Özcan, şu ifadeleri kullandı: “Asıl işverenin hizmeti satın aldığı kişi eğer tek başına çalışıyorsa yani ilgili hizmeti tek başına veriyorsa burada bir asıl işveren-alt işveren ilişkisi oluşmuyor. Bir de hem İş Hukuku’nda hem de alt işveren mevzuatında şöyle bir kural var: Bir şirket, özel bir uzmanlık ya da teknoloji gerektirmiyorsa asıl işini bölerek başkasına veremez. Örneğin bir kargo şirketi, asıl işi olan kargo işlerini bir alt şirkete yaptıramaz. Eğer yaptırırsa burada muvazaalı yani kanuna hileli alt işveren ilişkisi ortaya çıkabilir.”
İşçi yükümlülüklerinden kaçınma kaynaklı bir muvazaalı alt işverenlik tespit edildiği takdirde taşeron hizmeti veren kişi baştan itibaren asıl şirketin işçisi olarak kabul ediliyor ve asıl işveren bu kişinin baştan itibaren kıdem tazminatı, emsal ücretinden ihbar ve yıllık izin gibi tüm yükümlülüklerinden sorumlu oluyor.
İŞÇİ KURYEYE NE ÖDENİYOR? ESNAF KURYE NE KAZANIYOR?

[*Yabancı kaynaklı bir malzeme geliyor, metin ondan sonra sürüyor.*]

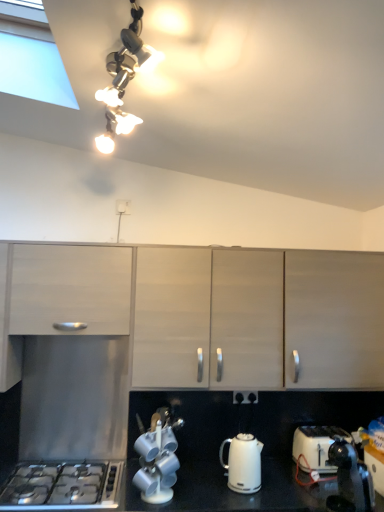 This screenshot has width=384, height=512. Describe the element at coordinates (157, 457) in the screenshot. I see `metallic silver tea set at lower center` at that location.

You are a GUI agent. You are given a task and a screenshot of the screen. Output one action in this format:
    pyautogui.click(x=<x>, y=<y>)
    Task: Click on the white glossy electric kettle at lower center
    
    Given the screenshot: What is the action you would take?
    pyautogui.click(x=243, y=463)

Locate an element on the screen. stainless steel gas stove at lower left is located at coordinates (62, 486).

Considering the sizes of objects white plastic toaster at lower right and white plastic electric outlet at center, placed as the second electric outlet when sorted from bottom to top, in the image provided, who is taller, white plastic toaster at lower right or white plastic electric outlet at center, placed as the second electric outlet when sorted from bottom to top,?

Standing taller between the two is white plastic toaster at lower right.

Is white plastic toaster at lower right surrounding white plastic electric outlet at center, which is the first electric outlet from top to bottom?

No.

Is there a large distance between white plastic toaster at lower right and white plastic electric outlet at center, placed as the second electric outlet when sorted from bottom to top?

white plastic toaster at lower right is positioned a significant distance from white plastic electric outlet at center, placed as the second electric outlet when sorted from bottom to top.

From a real-world perspective, is white plastic toaster at lower right physically located above or below matte wood cabinet at left, which is the 2th cabinetry in right-to-left order?

From a real-world perspective, white plastic toaster at lower right is physically below matte wood cabinet at left, which is the 2th cabinetry in right-to-left order.

Is white plastic toaster at lower right next to matte wood cabinet at left, which is the 2th cabinetry in right-to-left order, and touching it?

No, white plastic toaster at lower right is not in contact with matte wood cabinet at left, which is the 2th cabinetry in right-to-left order.

Considering the relative positions of white plastic toaster at lower right and matte wood cabinet at left, which is the 2th cabinetry in right-to-left order, in the image provided, is white plastic toaster at lower right to the right of matte wood cabinet at left, which is the 2th cabinetry in right-to-left order, from the viewer's perspective?

Indeed, white plastic toaster at lower right is positioned on the right side of matte wood cabinet at left, which is the 2th cabinetry in right-to-left order.

From a real-world perspective, which object stands above the other?

metallic chain lights at upper center, from a real-world perspective.

Is white plastic electric outlet at center, placed as the second electric outlet when sorted from bottom to top, inside or outside of metallic chain lights at upper center?

white plastic electric outlet at center, placed as the second electric outlet when sorted from bottom to top, cannot be found inside metallic chain lights at upper center.

Consider the image. Which of these two, white plastic electric outlet at center, the second electric outlet viewed from the right, or metallic chain lights at upper center, is thinner?

white plastic electric outlet at center, the second electric outlet viewed from the right.

How different are the orientations of white plastic electric outlet at center, marked as the 1th electric outlet in a left-to-right arrangement, and metallic chain lights at upper center in degrees?

85.6 degrees.

From the image's perspective, who appears lower, matte wood cabinet at left, which is the 2th cabinetry in right-to-left order, or black plastic electric outlet at center, placed as the 1th electric outlet when sorted from right to left?

black plastic electric outlet at center, placed as the 1th electric outlet when sorted from right to left, from the image's perspective.

Based on the photo, in terms of size, does matte wood cabinet at left, which is the 2th cabinetry in right-to-left order, appear bigger or smaller than black plastic electric outlet at center, which appears as the 2th electric outlet when viewed from the left?

Clearly, matte wood cabinet at left, which is the 2th cabinetry in right-to-left order, is larger in size than black plastic electric outlet at center, which appears as the 2th electric outlet when viewed from the left.

Can you confirm if metallic silver tea set at lower center is shorter than white glossy electric kettle at lower center?

No, metallic silver tea set at lower center is not shorter than white glossy electric kettle at lower center.

Is metallic silver tea set at lower center facing towards white glossy electric kettle at lower center?

No, metallic silver tea set at lower center is not turned towards white glossy electric kettle at lower center.

Where is `kitchen appliance behind the metallic silver tea set at lower center`? This screenshot has height=512, width=384. kitchen appliance behind the metallic silver tea set at lower center is located at coordinates (243, 463).

From the picture: Could you measure the distance between metallic silver tea set at lower center and white glossy electric kettle at lower center?

metallic silver tea set at lower center is 14.56 inches from white glossy electric kettle at lower center.

Is point (255, 326) less distant than point (219, 453)?

Yes, point (255, 326) is in front of point (219, 453).

Is matte wood cabinets at center, placed as the 1th cabinetry when sorted from right to left, not near white glossy electric kettle at lower center?

No, matte wood cabinets at center, placed as the 1th cabinetry when sorted from right to left, is in close proximity to white glossy electric kettle at lower center.

Can white glossy electric kettle at lower center be found inside matte wood cabinets at center, which is the 2th cabinetry in left-to-right order?

Actually, white glossy electric kettle at lower center is outside matte wood cabinets at center, which is the 2th cabinetry in left-to-right order.

Considering the sizes of matte wood cabinets at center, placed as the 1th cabinetry when sorted from right to left, and white glossy electric kettle at lower center in the image, is matte wood cabinets at center, placed as the 1th cabinetry when sorted from right to left, taller or shorter than white glossy electric kettle at lower center?

matte wood cabinets at center, placed as the 1th cabinetry when sorted from right to left, is taller than white glossy electric kettle at lower center.

Does white glossy electric kettle at lower center have a lesser width compared to metallic silver tea set at lower center?

No, white glossy electric kettle at lower center is not thinner than metallic silver tea set at lower center.

Is white glossy electric kettle at lower center oriented towards metallic silver tea set at lower center?

No, white glossy electric kettle at lower center is not turned towards metallic silver tea set at lower center.

Where is `tea set on the left of white glossy electric kettle at lower center`? tea set on the left of white glossy electric kettle at lower center is located at coordinates (157, 457).

From the image's perspective, is white glossy electric kettle at lower center below metallic silver tea set at lower center?

Yes.

Locate an element on the screen. This screenshot has height=512, width=384. toaster lying below the white plastic electric outlet at center, marked as the 1th electric outlet in a left-to-right arrangement (from the image's perspective) is located at coordinates (317, 446).

This screenshot has height=512, width=384. I want to click on toaster on the right of the matte wood cabinet at left, which is the 2th cabinetry in right-to-left order, so click(x=317, y=446).

Estimate the real-world distances between objects in this image. Which object is further from matte wood cabinet at left, which is the 2th cabinetry in right-to-left order, metallic chain lights at upper center or white plastic toaster at lower right?

white plastic toaster at lower right.

Based on their spatial positions, is stainless steel gas stove at lower left or black plastic electric outlet at center, the first electric outlet in the bottom-to-top sequence, closer to metallic silver tea set at lower center?

Among the two, stainless steel gas stove at lower left is located nearer to metallic silver tea set at lower center.

When comparing their distances from white glossy electric kettle at lower center, does metallic silver tea set at lower center or matte wood cabinet at left, which is counted as the first cabinetry, starting from the left, seem further?

matte wood cabinet at left, which is counted as the first cabinetry, starting from the left, is positioned further to the anchor white glossy electric kettle at lower center.

From the image, which object appears to be farther from white plastic electric outlet at center, the second electric outlet viewed from the right, white glossy electric kettle at lower center or black plastic electric outlet at center, placed as the 1th electric outlet when sorted from right to left?

The object further to white plastic electric outlet at center, the second electric outlet viewed from the right, is white glossy electric kettle at lower center.

Considering their positions, is white plastic toaster at lower right positioned closer to white glossy electric kettle at lower center than matte wood cabinets at center, which is the 2th cabinetry in left-to-right order?

white plastic toaster at lower right lies closer to white glossy electric kettle at lower center than the other object.

Considering their positions, is stainless steel gas stove at lower left positioned further to metallic silver tea set at lower center than white plastic electric outlet at center, which is the first electric outlet from top to bottom?

The object further to metallic silver tea set at lower center is white plastic electric outlet at center, which is the first electric outlet from top to bottom.

From the image, which object appears to be farther from matte wood cabinets at center, placed as the 1th cabinetry when sorted from right to left, black plastic electric outlet at center, which appears as the 2th electric outlet when viewed from the left, or white glossy electric kettle at lower center?

The object further to matte wood cabinets at center, placed as the 1th cabinetry when sorted from right to left, is black plastic electric outlet at center, which appears as the 2th electric outlet when viewed from the left.

When comparing their distances from stainless steel gas stove at lower left, does metallic chain lights at upper center or metallic silver tea set at lower center seem closer?

metallic silver tea set at lower center lies closer to stainless steel gas stove at lower left than the other object.

The height and width of the screenshot is (512, 384). I want to click on electric outlet between white plastic electric outlet at center, the second electric outlet viewed from the right, and white plastic toaster at lower right vertically, so click(245, 397).

The width and height of the screenshot is (384, 512). Find the location of `tea set between matte wood cabinets at center, placed as the 1th cabinetry when sorted from right to left, and white glossy electric kettle at lower center from top to bottom`. tea set between matte wood cabinets at center, placed as the 1th cabinetry when sorted from right to left, and white glossy electric kettle at lower center from top to bottom is located at coordinates (157, 457).

Identify the location of tea set between metallic chain lights at upper center and white plastic toaster at lower right from top to bottom. (157, 457).

I want to click on toaster between metallic chain lights at upper center and stainless steel gas stove at lower left in the vertical direction, so click(317, 446). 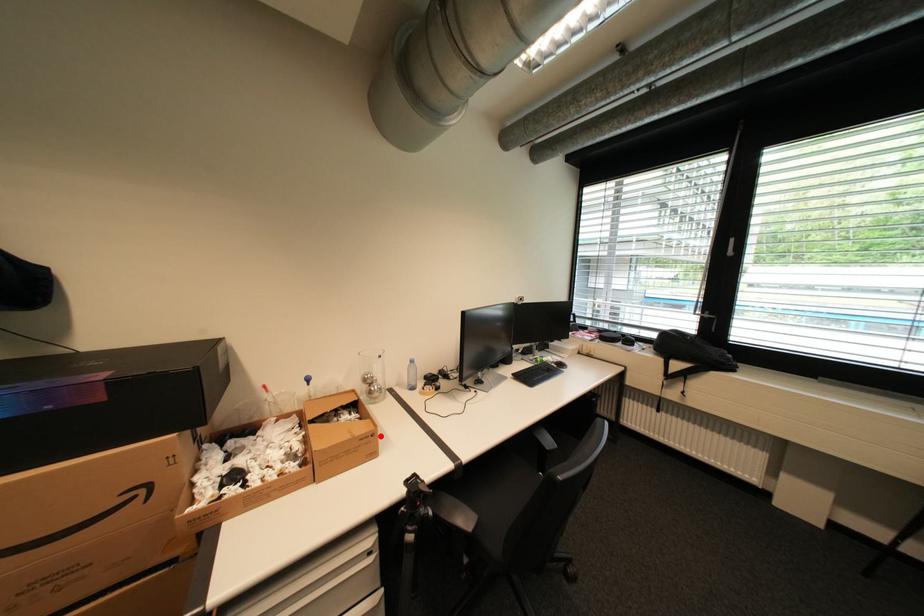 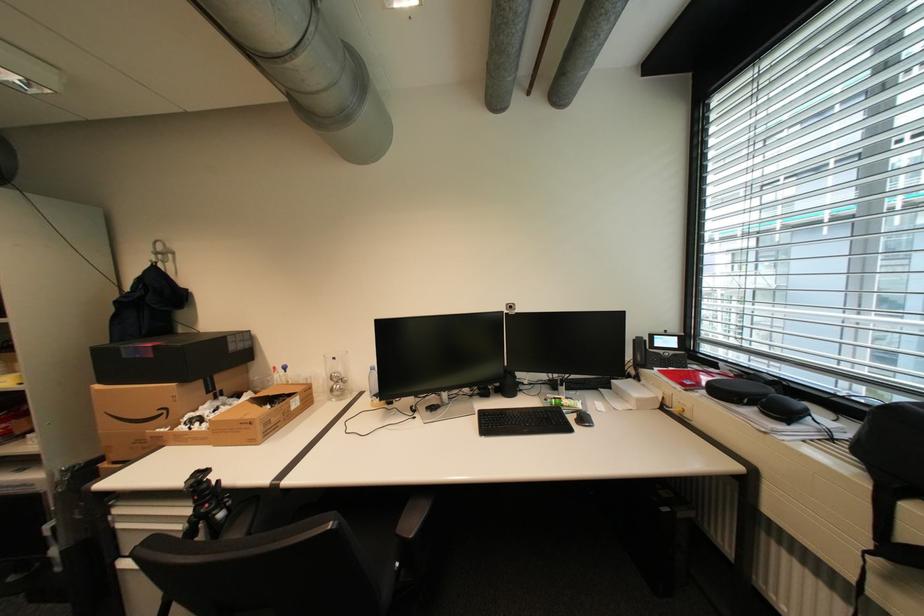 Question: I am providing you with two images of the same scene from different viewpoints. A red point is shown in image1. For the corresponding object point in image2, is it positioned nearer or farther from the camera?

Choices:
 (A) Nearer
 (B) Farther

Answer: (B) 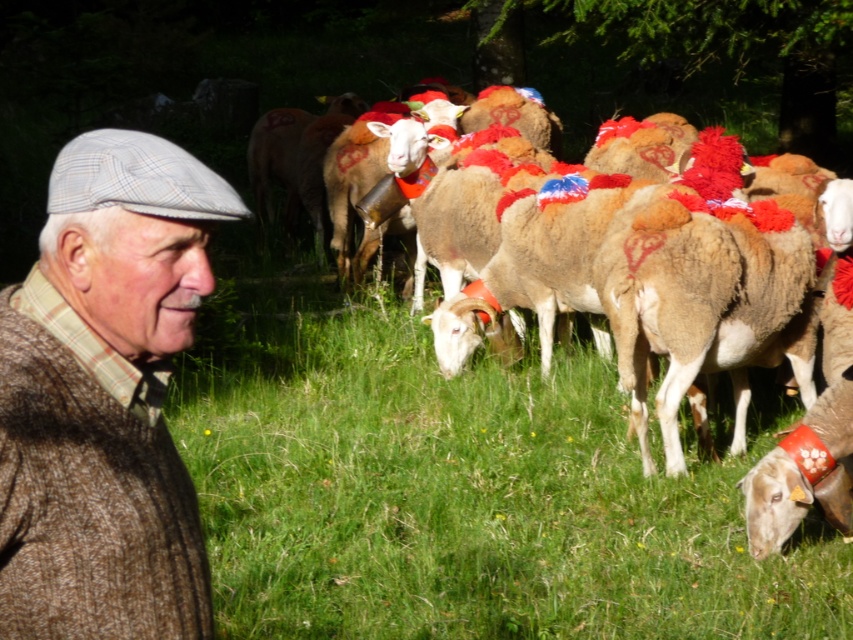 You are a photographer standing in the field and want to take a picture of the brown woolen sweater at left and the brown woolen sheep at center. Which object should you adjust your camera to focus on first if you want to capture both in the frame?

The brown woolen sweater at left is to the left of brown woolen sheep at center, so you should focus on the brown woolen sweater at left first to ensure both are in the frame.

You are a farmer checking the thickness of your items. You have a brown woolen sweater at left and a brown woolen sheep at center. Which item has a greater thickness?

The brown woolen sheep at center has greater thickness than the brown woolen sweater at left. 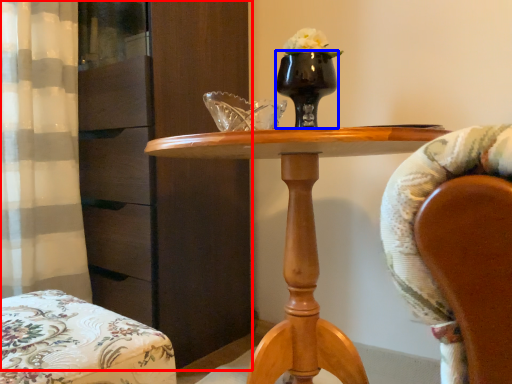 Question: Which of the following is the closest to the observer, dresser (highlighted by a red box) or vase (highlighted by a blue box)?

Choices:
 (A) dresser
 (B) vase

Answer: (B)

Bir kurye, kargo ya da nakliye firması çalışanının ilgili firmaya işçilik maliyetiyle ilgili şu örnek hesap yapılabilir: 4 bin 500 TL net maaşı olan bir kuryenin işverene ortalama maaş harici aylık maliyeti 3 bin 100 lira. Bir yıllık kıdem ve yıllık izin maliyeti de eklenince aynı işçinin maaş dahil aylık toplam maliyeti ortalama 8 bin 600 TL oluyor. Aynı kurye bu kez vergi açılışını yapıp aynı şirkete hizmeti karşılığı 8 bin 600 TL fatura kestiğinde, ana işveren faturanın karşılığı olan miktarı kuryeye ödemiş oluyor. Aynı zamanda ana işveren, fatura karşılığı aldığı hizmetin KDV'sini şirket defterine işleyerek indirim konusu da yapabiliyor. Peki 8 bin 600 TL fatura kesen kurye için durum ne? Söz konusu kuryenin 1312 TL aylık KDV gideri oluyor. Aylık ortalama gelir vergisi gideri ise 1400 TL civarı. Ancak şahıs ticari faaliyetiyle ilgili giderleriyle bu iki maliyeti aşağıya çekebiliyor. Aynı kişinin bir yıllık ödeyeceği beyannamelerin damga vergisi aylık ortalama 200 TL oluyor. Aylık Bağkur primi ise 1055 TL. Aylık ortalama gelir vergisi gideri ise 1400 TL oluyor. Ayrıca şirket açılışı maliyeti ortalama 500 TL, aylık mali müşavir gideri yaklaşık 200- 300 TL olarak hesaplanıyor.